## Work order
Each record must be reproduced exactly as it is shown.

(Extracted records)
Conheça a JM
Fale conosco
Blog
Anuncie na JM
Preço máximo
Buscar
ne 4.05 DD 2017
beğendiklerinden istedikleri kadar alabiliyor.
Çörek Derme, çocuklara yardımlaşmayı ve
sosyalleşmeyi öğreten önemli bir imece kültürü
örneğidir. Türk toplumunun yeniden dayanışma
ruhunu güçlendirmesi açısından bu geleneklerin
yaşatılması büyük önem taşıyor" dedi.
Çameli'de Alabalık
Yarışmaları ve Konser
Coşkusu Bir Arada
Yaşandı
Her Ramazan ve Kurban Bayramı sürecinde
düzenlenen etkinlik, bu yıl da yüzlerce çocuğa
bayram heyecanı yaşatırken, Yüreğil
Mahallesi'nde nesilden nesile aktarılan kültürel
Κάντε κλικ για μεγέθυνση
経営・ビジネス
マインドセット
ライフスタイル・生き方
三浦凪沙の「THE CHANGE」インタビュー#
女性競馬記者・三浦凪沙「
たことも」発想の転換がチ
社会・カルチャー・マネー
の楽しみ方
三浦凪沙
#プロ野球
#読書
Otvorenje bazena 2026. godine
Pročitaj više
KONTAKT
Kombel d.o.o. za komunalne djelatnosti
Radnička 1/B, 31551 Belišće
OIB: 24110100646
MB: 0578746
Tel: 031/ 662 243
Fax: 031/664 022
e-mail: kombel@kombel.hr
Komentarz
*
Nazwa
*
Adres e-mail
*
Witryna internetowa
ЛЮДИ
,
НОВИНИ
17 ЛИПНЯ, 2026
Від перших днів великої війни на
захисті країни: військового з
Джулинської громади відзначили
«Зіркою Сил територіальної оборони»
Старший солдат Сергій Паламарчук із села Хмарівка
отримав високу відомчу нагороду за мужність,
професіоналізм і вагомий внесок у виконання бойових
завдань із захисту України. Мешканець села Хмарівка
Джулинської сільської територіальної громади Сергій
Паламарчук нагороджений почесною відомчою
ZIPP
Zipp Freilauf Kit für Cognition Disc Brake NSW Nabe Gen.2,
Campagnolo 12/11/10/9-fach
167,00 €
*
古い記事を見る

## Response area
Conheça a JM
Fale conosco
Blog
Anuncie na JM
Preço máximo
Buscar
ne 4.05 DD 2017
beğendiklerinden istedikleri kadar alabiliyor.
Çörek Derme, çocuklara yardımlaşmayı ve
sosyalleşmeyi öğreten önemli bir imece kültürü
örneğidir. Türk toplumunun yeniden dayanışma
ruhunu güçlendirmesi açısından bu geleneklerin
yaşatılması büyük önem taşıyor" dedi.
Çameli'de Alabalık
Yarışmaları ve Konser
Coşkusu Bir Arada
Yaşandı
Her Ramazan ve Kurban Bayramı sürecinde
düzenlenen etkinlik, bu yıl da yüzlerce çocuğa
bayram heyecanı yaşatırken, Yüreğil
Mahallesi'nde nesilden nesile aktarılan kültürel
Κάντε κλικ για μεγέθυνση
経営・ビジネス
マインドセット
ライフスタイル・生き方
三浦凪沙の「THE CHANGE」インタビュー#
女性競馬記者・三浦凪沙「
たことも」発想の転換がチ
社会・カルチャー・マネー
の楽しみ方
三浦凪沙
#プロ野球
#読書
Otvorenje bazena 2026. godine
Pročitaj više
KONTAKT
Kombel d.o.o. za komunalne djelatnosti
Radnička 1/B, 31551 Belišće
OIB: 24110100646
MB: 0578746
Tel: 031/ 662 243
Fax: 031/664 022
e-mail: kombel@kombel.hr
Komentarz
*
Nazwa
*
Adres e-mail
*
Witryna internetowa
ЛЮДИ
,
НОВИНИ
17 ЛИПНЯ, 2026
Від перших днів великої війни на
захисті країни: військового з
Джулинської громади відзначили
«Зіркою Сил територіальної оборони»
Старший солдат Сергій Паламарчук із села Хмарівка
отримав високу відомчу нагороду за мужність,
професіоналізм і вагомий внесок у виконання бойових
завдань із захисту України. Мешканець села Хмарівка
Джулинської сільської територіальної громади Сергій
Паламарчук нагороджений почесною відомчою
ZIPP
Zipp Freilauf Kit für Cognition Disc Brake NSW Nabe Gen.2,
Campagnolo 12/11/10/9-fach
167,00 €
*
古い記事を見る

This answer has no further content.